= Don Norman (runner) =

American middle-distance and long-distance runner

Don Norman (born 21 October 1958) is an American middle-distance and long-distance running athlete who was a winner or top finisher in multiple US marathons.

==Career==
===Notable races===
He was the 1985 winner of Grandma's Marathon from Two Harbors, Minnesota to Duluth when he ran the second-fastest time of an American that year: 2:11:08.

A few months later, with a sponsorship from New Balance, he ran the New York Marathon, he battled with Orlando Pizzolato, Hussein Ahmed Salah and Pat Petersen to finish fourth, netting the 27-year-old $15,000 in prize winnings.

In 1985, he was fourth in the Sydney Marathon in Australia.

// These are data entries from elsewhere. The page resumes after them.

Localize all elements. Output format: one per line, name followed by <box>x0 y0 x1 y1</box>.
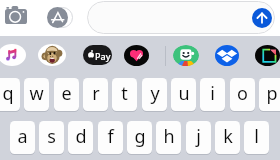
button[interactable]: y <box>142 78 167 111</box>
button[interactable]: h <box>156 121 181 154</box>
staticText: k <box>223 124 233 149</box>
button[interactable]: Apple Pay <box>83 45 112 65</box>
staticText: e <box>61 81 72 106</box>
button[interactable]: j <box>186 121 211 154</box>
button[interactable]: s <box>39 121 64 154</box>
staticText: h <box>163 124 175 149</box>
staticText: q <box>2 81 14 106</box>
staticText: p <box>266 81 278 106</box>
button[interactable]: a <box>10 121 35 154</box>
button[interactable]: g <box>127 121 152 154</box>
staticText: j <box>196 124 201 149</box>
staticText: r <box>92 81 100 106</box>
button[interactable]: Digital Touch <box>124 45 149 66</box>
button[interactable]: App <box>255 45 280 66</box>
button[interactable]: i <box>200 78 225 111</box>
button[interactable]: Dropbox <box>215 45 239 66</box>
button[interactable]: d <box>68 121 93 154</box>
staticText: f <box>107 124 114 149</box>
button[interactable]: u <box>171 78 196 111</box>
button[interactable]: p <box>259 78 280 111</box>
button[interactable]: Memoji <box>38 44 66 66</box>
staticText: a <box>17 124 28 149</box>
staticText: y <box>150 81 160 106</box>
staticText: t <box>121 81 128 106</box>
button[interactable]: l <box>244 121 269 154</box>
staticText: i <box>210 81 215 106</box>
button[interactable]: Camera <box>5 6 27 24</box>
button[interactable]: o <box>230 78 255 111</box>
staticText: u <box>178 81 190 106</box>
button[interactable]: Bitmoji <box>173 45 199 66</box>
button[interactable]: w <box>24 78 49 111</box>
staticText: l <box>254 124 259 149</box>
button[interactable]: e <box>54 78 79 111</box>
button[interactable]: App Store <box>47 7 68 28</box>
button[interactable]: f <box>98 121 123 154</box>
staticText: o <box>237 81 248 106</box>
button[interactable]: q <box>0 78 20 111</box>
button[interactable]: Send <box>252 8 272 28</box>
staticText: w <box>29 81 44 106</box>
button[interactable]: t <box>112 78 137 111</box>
button[interactable]: k <box>215 121 240 154</box>
staticText: s <box>47 124 56 149</box>
button[interactable]: r <box>83 78 108 111</box>
staticText: Pay <box>95 50 115 62</box>
staticText: d <box>75 124 87 149</box>
button[interactable] <box>87 1 275 34</box>
button[interactable]: Music <box>0 44 26 66</box>
staticText: g <box>134 124 146 149</box>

He also finished second in the Old Kent River Bank Run 25K with a 1:18:18. Norman was also the winner of the Charlotte Observer Marathon (1984), the Charleston Distance Run (1986, beating out Bill Rodgers, and 1988), and the Johnstown Marathon (1999) in Pennsylvania.

Norman ran the Olympic Trials Marathon in 1988. He had run the previous trials race (in 1984), but had dropped out. In his return to the trials, he stayed in, kept with the leaders, and finished sixth.
The same year, he was a top finisher at the Cherry Blossom Ten Mile Run.

===Advocacy for the Pittsburgh Marathon===
After several top finishes at the Pittsburgh Marathon, Norman, a native Pennsylvanian, was dismayed to see the race fall on hard times and disappear. In the late 2000s he helped lead a group of organizers and who brought the race back to life.